● WHAT IS BEING ASKED: Produce a word-for-word copy of the data that follows, excluding images.

● SUPPLIED RECORDS:
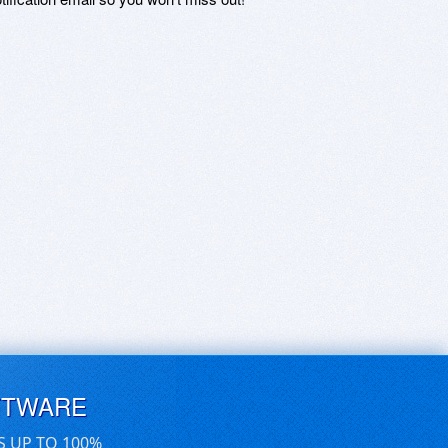
FTWARE
S UP TO 100%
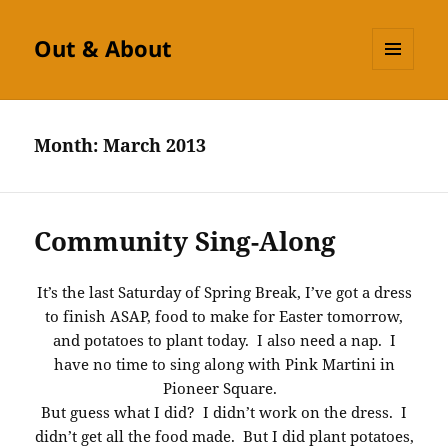
Out & About
MENU
AND
WIDGETS
Month:
March 2013
Community Sing-Along
It’s the last Saturday of Spring Break, I’ve got a dress
to finish ASAP, food to make for Easter tomorrow,
and potatoes to plant today. I also need a nap. I
have no time to sing along with Pink Martini in
Pioneer Square.
But guess what I did? I didn’t work on the dress. I
didn’t get all the food made. But I did plant potatoes,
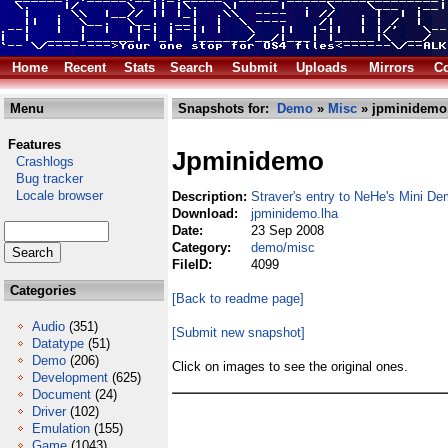
Home
Recent
Stats
Search
Submit
Uploads
Mirrors
Co
Menu
Snapshots for:
Demo
»
Misc
» jpminidemo
Features
Jpminidemo
Crashlogs
Bug tracker
Locale browser
Description:
Straver's entry to NeHe's Mini 
Download:
jpminidemo.lha
Date:
23 Sep 2008
Category:
demo/misc
FileID:
4099
Categories
[Back to readme page]
Audio
(351)
[Submit new snapshot]
Datatype
(51)
Demo
(206)
Click on images to see the original ones.
Development
(625)
Document
(24)
Driver
(102)
Emulation
(155)
Game
(1043)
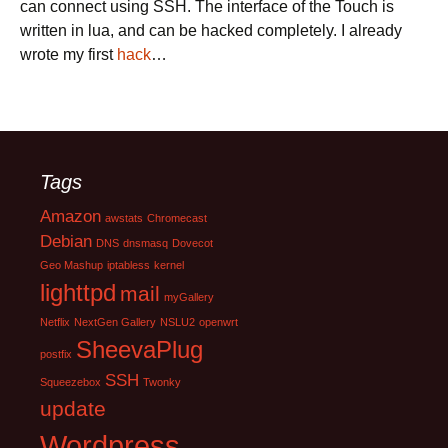
can connect using SSH. The interface of the Touch is
written in lua, and can be hacked completely. I already
wrote my first
hack
…
Tags
Amazon
awstats
Chromecast
Debian
DNS
dnsmasq
Dovecot
Geo Mashup
iptabless
kernel
lighttpd
mail
myGallery
Netflix
NextGen Gallery
NSLU2
openwrt
SheevaPlug
postfix
SSH
Squeezebox
Twonky
update
Wordpress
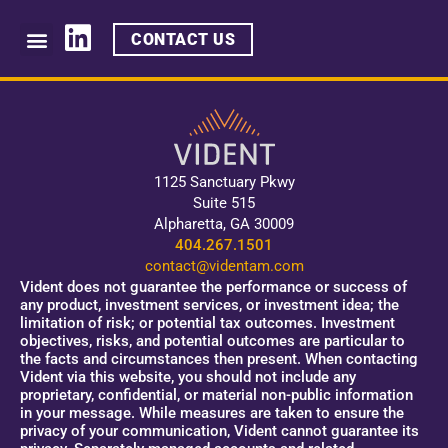
CONTACT US
1125 Sanctuary Pkwy
Suite 515
Alpharetta, GA 30009
404.267.1501
contact@videntam.com
Vident does not guarantee the performance or success of
any product, investment services, or investment idea; the
limitation of risk; or potential tax outcomes. Investment
objectives, risks, and potential outcomes are particular to
the facts and circumstances then present. When contacting
Vident via this website, you should not include any
proprietary, confidential, or material non-public information
in your message. While measures are taken to ensure the
privacy of your communication, Vident cannot guarantee its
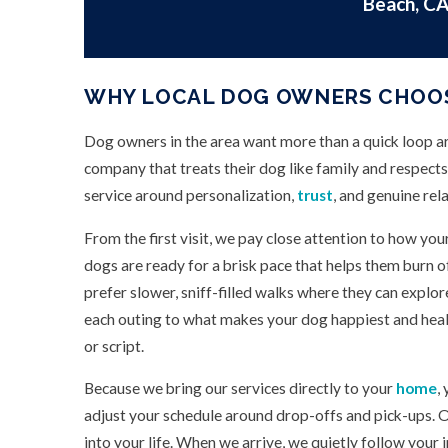
Beach, CA
WHY LOCAL DOG OWNERS CHOO
Dog owners in the area want more than a quick loop a
company that treats their dog like family and respects
service around personalization,
trust
, and genuine rel
From the first visit, we pay close attention to how yo
dogs are ready for a brisk pace that helps them burn 
prefer slower, sniff-filled walks where they can explor
each outing to what makes your dog happiest and healt
or script.
Because we bring our services directly to your
home
,
adjust your schedule around drop-offs and pick-ups. O
into your life. When we arrive, we quietly follow your 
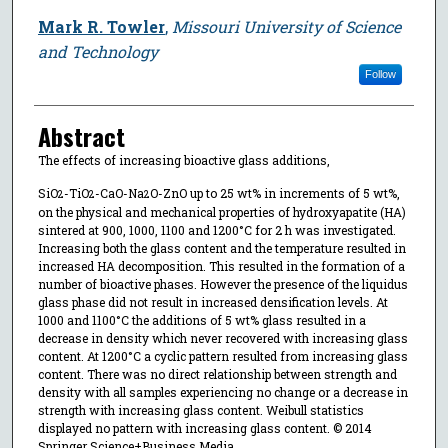
Mark R. Towler
,
Missouri University of Science
and Technology
Follow
Abstract
The effects of increasing bioactive glass additions,
SiO
-TiO
-CaO-Na
O-ZnO up to 25 wt% in increments of 5 wt%,
2
2
2
on the physical and mechanical properties of hydroxyapatite (HA)
sintered at 900, 1000, 1100 and 1200°C for 2 h was investigated.
Increasing both the glass content and the temperature resulted in
increased HA decomposition. This resulted in the formation of a
number of bioactive phases. However the presence of the liquidus
glass phase did not result in increased densification levels. At
1000 and 1100°C the additions of 5 wt% glass resulted in a
decrease in density which never recovered with increasing glass
content. At 1200°C a cyclic pattern resulted from increasing glass
content. There was no direct relationship between strength and
density with all samples experiencing no change or a decrease in
strength with increasing glass content. Weibull statistics
displayed no pattern with increasing glass content. © 2014
Springer Science+Business Media.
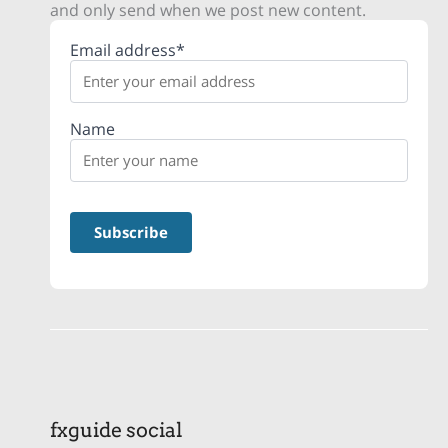
and only send when we post new content.
Email address*
Name
fxguide social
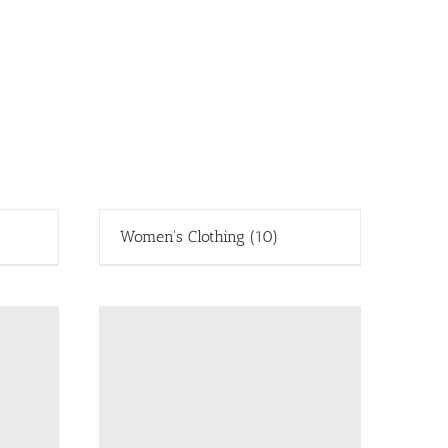
Women's Clothing
(10)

● EXPECTED ANSWER:
FTWARE
S UP TO 100%
Out & About
MENU
AND
WIDGETS
Month:
March 2013
Community Sing-Along
It’s the last Saturday of Spring Break, I’ve got a dress
to finish ASAP, food to make for Easter tomorrow,
and potatoes to plant today. I also need a nap. I
have no time to sing along with Pink Martini in
Pioneer Square.
But guess what I did? I didn’t work on the dress. I
didn’t get all the food made. But I did plant potatoes,
Home
Recent
Stats
Search
Submit
Uploads
Mirrors
Co
Menu
Snapshots for:
Demo
»
Misc
» jpminidemo
Features
Jpminidemo
Crashlogs
Bug tracker
Locale browser
Description:
Straver's entry to NeHe's Mini 
Download:
jpminidemo.lha
Date:
23 Sep 2008
Category:
demo/misc
FileID:
4099
Categories
[Back to readme page]
Audio
(351)
[Submit new snapshot]
Datatype
(51)
Demo
(206)
Click on images to see the original ones.
Development
(625)
Document
(24)
Driver
(102)
Emulation
(155)
Game
(1043)
can connect using SSH. The interface of the Touch is
written in lua, and can be hacked completely. I already
wrote my first
hack
…
Tags
Amazon
awstats
Chromecast
Debian
DNS
dnsmasq
Dovecot
Geo Mashup
iptabless
kernel
lighttpd
mail
myGallery
Netflix
NextGen Gallery
NSLU2
openwrt
SheevaPlug
postfix
SSH
Squeezebox
Twonky
update
Wordpress
CONTACT US
1125 Sanctuary Pkwy
Suite 515
Alpharetta, GA 30009
404.267.1501
contact@videntam.com
Vident does not guarantee the performance or success of
any product, investment services, or investment idea; the
limitation of risk; or potential tax outcomes. Investment
objectives, risks, and potential outcomes are particular to
the facts and circumstances then present. When contacting
Vident via this website, you should not include any
proprietary, confidential, or material non-public information
in your message. While measures are taken to ensure the
privacy of your communication, Vident cannot guarantee its
Beach, CA
WHY LOCAL DOG OWNERS CHOO
Dog owners in the area want more than a quick loop a
company that treats their dog like family and respects
service around personalization,
trust
, and genuine rel
From the first visit, we pay close attention to how yo
dogs are ready for a brisk pace that helps them burn 
prefer slower, sniff-filled walks where they can explor
each outing to what makes your dog happiest and healt
or script.
Because we bring our services directly to your
home
,
adjust your schedule around drop-offs and pick-ups. O
into your life. When we arrive, we quietly follow your 
Mark R. Towler
,
Missouri University of Science
and Technology
Follow
Abstract
The effects of increasing bioactive glass additions,
SiO
-TiO
-CaO-Na
O-ZnO up to 25 wt% in increments of 5 wt%,
2
2
2
on the physical and mechanical properties of hydroxyapatite (HA)
sintered at 900, 1000, 1100 and 1200°C for 2 h was investigated.
Increasing both the glass content and the temperature resulted in
increased HA decomposition. This resulted in the formation of a
number of bioactive phases. However the presence of the liquidus
glass phase did not result in increased densification levels. At
1000 and 1100°C the additions of 5 wt% glass resulted in a
decrease in density which never recovered with increasing glass
content. At 1200°C a cyclic pattern resulted from increasing glass
content. There was no direct relationship between strength and
density with all samples experiencing no change or a decrease in
strength with increasing glass content. Weibull statistics
displayed no pattern with increasing glass content. © 2014
Springer Science+Business Media.
and only send when we post new content.
Email address*
Name
fxguide social
Women's Clothing
(10)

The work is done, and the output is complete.